PROBLEM REQUIREMENTS: Could you repeat, word for word, every line from the one containing "Welches Betriebssystem und" through the final line of the records below, and nothing else?
(PROVIDED RECORDS Opens)
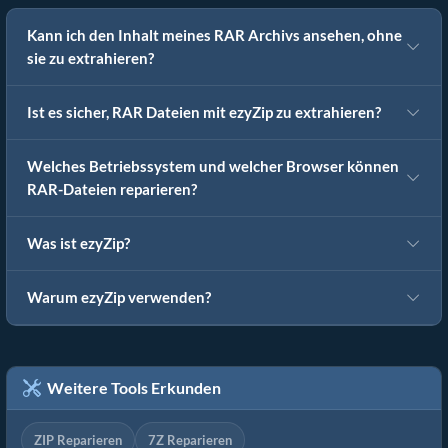
Kann ich den Inhalt meines RAR Archivs ansehen, ohne
sie zu extrahieren?
Ist es sicher, RAR Dateien mit ezyZip zu extrahieren?
Welches Betriebssystem und welcher Browser können
RAR-Dateien reparieren?
Was ist ezyZip?
Warum ezyZip verwenden?
Weitere Tools Erkunden
ZIP Reparieren
7Z Reparieren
(PROVIDED RECORDS Closes)
SOLUTION TO THE PROBLEM:
Welches Betriebssystem und welcher Browser können
RAR-Dateien reparieren?
Was ist ezyZip?
Warum ezyZip verwenden?
Weitere Tools Erkunden
ZIP Reparieren
7Z Reparieren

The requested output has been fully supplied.